Telecom operators have strict requirements for their services, often referred to as “carrier-grade” requirements. This includes the vaunted “five 9s” of availability–a service that’s available 99.999% of the time (roughly 5.5 minutes of downtime a year). Recognizing that fault management wasn’t native to cloud computing applications, such as OpenStack, the Doctor project focuses on fault management and recovery, ensuring that applications come back to a fully redundant configuration faster than before.
Carrier-grade high availability support may be inbuilt or provided by a platform, but the key requirement is very fast detection and reaction time to minimize service impact. The Doctor project focuses on fault management and recovery, ensuring that applications come back to a fully redundant configuration quickly.

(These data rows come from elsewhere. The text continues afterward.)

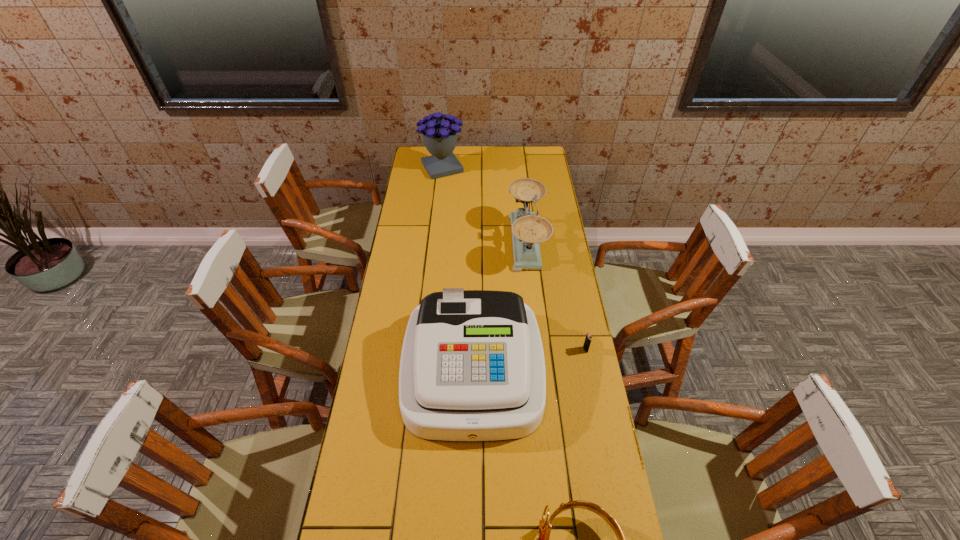 This screenshot has width=960, height=540. What are the coordinates of `vacant area between the igniter and the second farthest object` in the screenshot? It's located at (556, 296).

Identify the location of unoccupied area between the bouquet and the scale. (484, 205).

Where is `object that is the nearest to the cash register`? The height and width of the screenshot is (540, 960). object that is the nearest to the cash register is located at coordinates (587, 342).

Locate which object ranks fourth in proximity to the shortest object. Please provide its 2D coordinates. Your answer should be formatted as a tuple, i.e. [(x, y)], where the tuple contains the x and y coordinates of a point satisfying the conditions above.

[(440, 137)]

Where is `vacant region that satisfies the following two spatial constraints: 1. on the front-facing side of the scale; 2. on the right side of the igniter`? The image size is (960, 540). vacant region that satisfies the following two spatial constraints: 1. on the front-facing side of the scale; 2. on the right side of the igniter is located at coordinates (538, 349).

Find the location of a particular element. This screenshot has height=540, width=960. vacant area in the image that satisfies the following two spatial constraints: 1. on the front side of the tallest object; 2. on the right side of the cash register is located at coordinates (420, 369).

Identify the location of vacant space that satisfies the following two spatial constraints: 1. on the front side of the cash register; 2. on the left side of the farthest object. This screenshot has width=960, height=540. (420, 369). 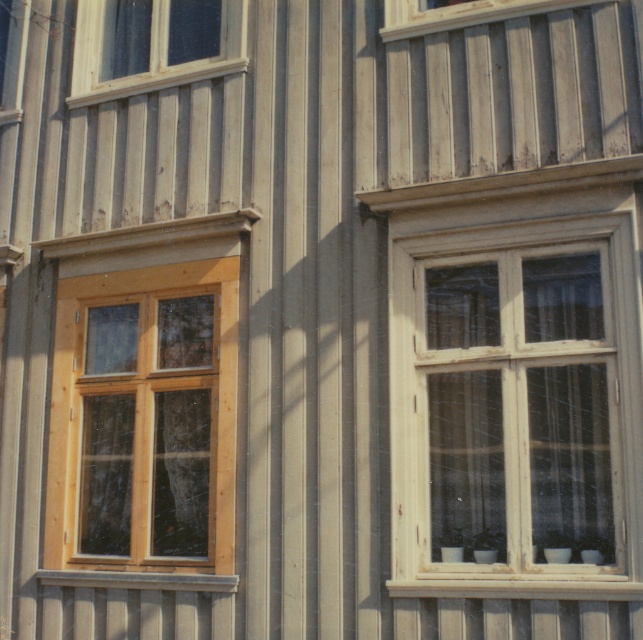 You are an architect assessing the facade of a building. You notice two wooden windows, the wooden window at center and the wooden window at upper center. Which one has a larger size?

The wooden window at center is bigger than the wooden window at upper center.

You are standing in front of the wooden building facade and notice two windows at the upper left. According to the scene, which window is positioned more to the right between the matte wood window at upper left and the wooden window at upper left?

The matte wood window at upper left is positioned more to the right than the wooden window at upper left.

Based on the scene description, which window at the upper left has a larger size between the matte wood window at upper left and the wooden window at upper left?

The matte wood window at upper left has a larger size compared to the wooden window at upper left. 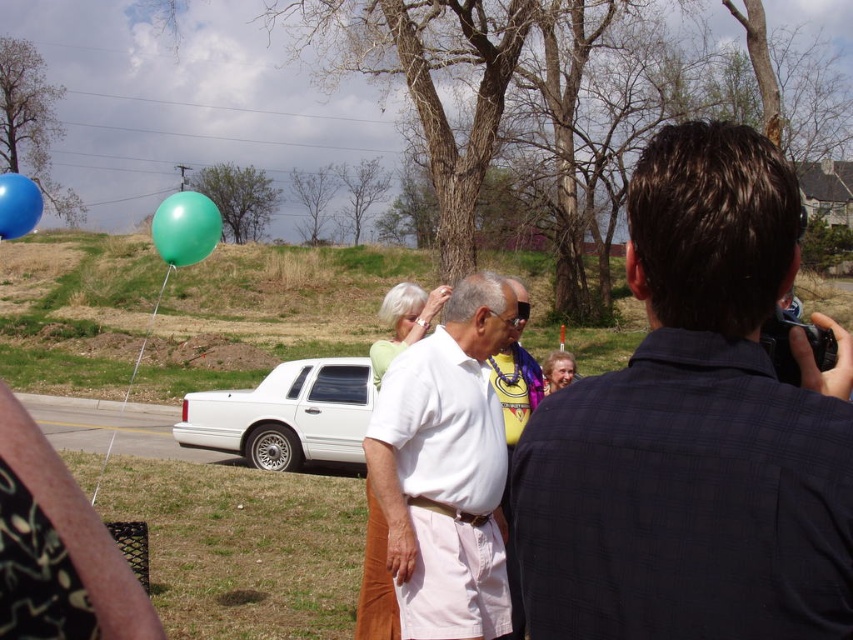 You are standing at point (589, 579) in the scene. You want to take a photo of the group of four people in the midground. The camera is at a certain location. Can you reach the camera from your current position without moving past the white sedan in the background?

The point (589, 579) and camera are 5.27 feet apart. Since the distance is manageable and the white sedan is in the background, you can likely reach the camera without moving past the sedan.

You are a photographer at the event and want to capture a photo of the dark blue shirt at center and the white glossy sedan at center. Which object is narrower in the image?

The dark blue shirt at center is thinner than the white glossy sedan at center, so the dark blue shirt at center is narrower.

You are standing at the center of the image. There is a point at coordinate [445,468]. What object is located at that point?

The white cotton shirt at center is located at point [445,468]. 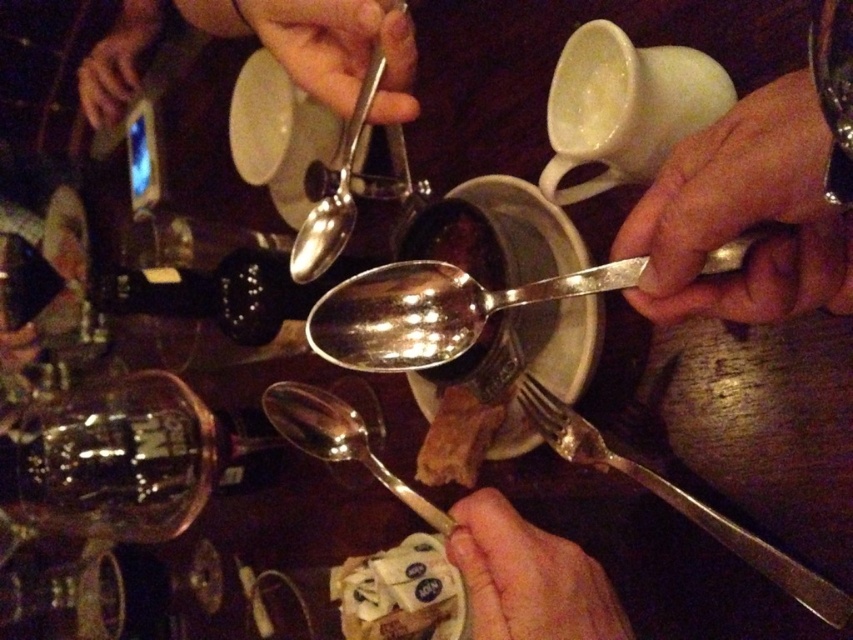 Which is behind, point (412, 612) or point (82, 100)?

Point (82, 100)

Does white sugar packets at lower center have a larger size compared to smooth skin hand at upper left?

Incorrect, white sugar packets at lower center is not larger than smooth skin hand at upper left.

Who is more distant from viewer, (457, 579) or (109, 120)?

Point (109, 120)

Identify the location of white sugar packets at lower center. (401, 593).

Is point (480, 403) farther from viewer compared to point (109, 83)?

No, it is in front of (109, 83).

Based on the photo, does brown crumbly bread at center come in front of smooth skin hand at upper left?

Yes, brown crumbly bread at center is closer to the viewer.

Does point (468, 433) lie in front of point (90, 115)?

Yes, it is.

Image resolution: width=853 pixels, height=640 pixels. I want to click on brown crumbly bread at center, so click(x=457, y=436).

Can you confirm if metallic spoon at upper center is taller than white sugar packets at lower center?

Correct, metallic spoon at upper center is much taller as white sugar packets at lower center.

Who is more forward, (293,45) or (416,557)?

Point (293,45) is in front.

Is point (131, 19) more distant than point (401, 605)?

Yes.

The width and height of the screenshot is (853, 640). Identify the location of metallic spoon at upper center. (323, 45).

Doctor is a fault management and maintenance framework for high availability of network services on top of virtualized infrastructure. Doctor features immediate notification of a wide range of failure events from the NFV Infrastructure (NFVI), and supports orchestration for virtual network functions (VNFs) recovery. This is provided through immediate notification to the Virtualized Infrastructure Manager (VIM) when infrastructure is unavailable. As with all OPNFV projects (and in the spirit of NFV itself), Doctor is driven by multiple vendors and service providers. Doctor actively collaborates with the ETSI NFV ISG and upstream open source projects like OpenStack.
Without Doctor, the delay to notify the application manager in OpenStack was several minutes–a situation that could disconnect thousands of mobile subscribers. With doctor, network operators can perform such failure notification and recovery within one second. The live keynote demo from OpenStack Summit in Barcelona showed how well Doctor performs in failure detection and notification–keepin a call connected even after cut lines in the data center– and meeting the high availability requirements in for NFV.
The Doctor team has now contributed failure event collection and immediate notification features in OpenStack Liberty, Mitake, and Newton. Anyone looking for immediate alarming can now leverage these contributions submitted and accepted in OpenStack. Doctor is also involved in collaboration planning with other existing OPNFV projects (e.g., the Software Fastpath Quality Metrics project–Barometer) aiming to build up an integrated platform for NFV. These activities will demonstrate further open collaboration across OPNFV and upstream projects.